Well she was an ass for saying that. Sometimes family members think they are funny when they are being mean. It was big of you for not saying anything back but im not. I probably would have said something back but i always have something to say.


----------



## krazykid90 (Jan 1, 2009)

I had things on the tip of my tongue that I realy wanted to say, but I figured then we'd both be the bad guys, so I decided to walk away while she still looks like the bad guy.

No one seems to understand why it hurt my feelings so much except my older sister. She agrees it was a very hurtful thing to say, especially since I am very self conscious about how I look.

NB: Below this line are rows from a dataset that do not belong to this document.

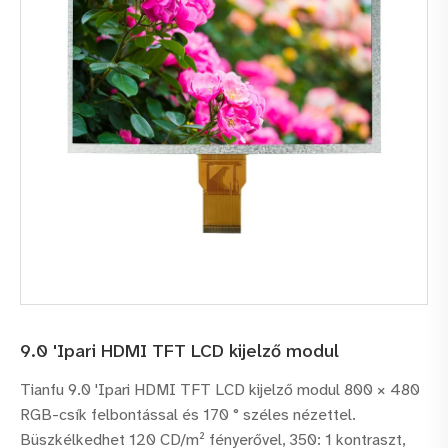
9.0 'Ipari HDMI TFT LCD kijelző modul
Tianfu 9.0 'Ipari HDMI TFT LCD kijelző modul 800 × 480
RGB-csík felbontással és 170 ° széles nézettel.
Büszkélkedhet 120 CD/m² fényerővel, 350: 1 kontraszt,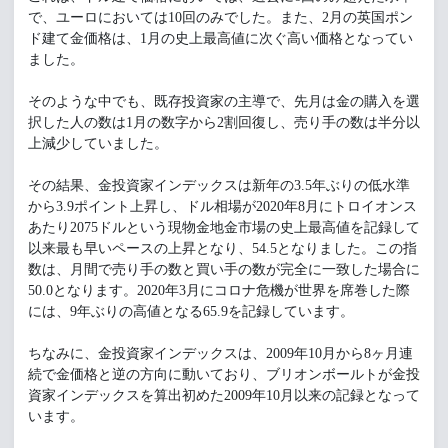
で、ユーロにおいては10回のみでした。また、2月の英国ポン
ド建て金価格は、1月の史上最高値に次ぐ高い価格となってい
ました。
そのような中でも、既存投資家の主導で、先月は金の購入を選
択した人の数は1月の数字から2割回復し、売り手の数は半分以
上減少していました。
その結果、金投資家インデックスは新年の3.5年ぶりの低水準
から3.9ポイント上昇し、ドル相場が2020年8月にトロイオンス
あたり2075ドルという現物金地金市場の史上最高値を記録して
以来最も早いペースの上昇となり、54.5となりました。この指
数は、月間で売り手の数と買い手の数が完全に一致した場合に
50.0となります。2020年3月にコロナ危機が世界を席巻した際
には、9年ぶりの高値となる65.9を記録しています。
ちなみに、金投資家インデックスは、2009年10月から8ヶ月連
続で金価格と逆の方向に動いており、ブリオンボールトが金投
資家インデックスを算出初めた2009年10月以来の記録となって
います。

I work in a stock room and there have been times that I've been mistaken for a guy until they get closer and really see me. I've mentioned it to my younger sister, and then she turned around and used it against me.


----------



## NYchic (Jan 1, 2009)

Maybe she is jealous of you? Ever thought about that? Of the attention you get because you are depressed?

People with low self esteem are usually the ones who pick on others because they aren't happy with themselves. So maybe she has a low self esteem too but handles it by making other people feel bad.

You don't look like a guy to me. But if it bothers you so much, grow your hair out long!


----------



## cindyks625 (Jan 1, 2009)

Well from your pic here - you certainly don't look like a guy. But family members always seem to say the most hurtful things sometimes and you took the "high road" and didn't respond in kind. Good for you, and lil sis sounds like she has some issues of her own to deal with. Hang in there and hugs to you.


----------



## krazykid90 (Jan 1, 2009)

I used to have waist length hair. I don't get botehred when it happens at work because it is mostly guys who were in the warehouse and I dress very masculine because the clothes is cheap and I don't mind if it gets wrecked. I never get mistaken as a guy when I am dressed normally, and when I go into work dressed normally I sure get lots of compliments from the guys.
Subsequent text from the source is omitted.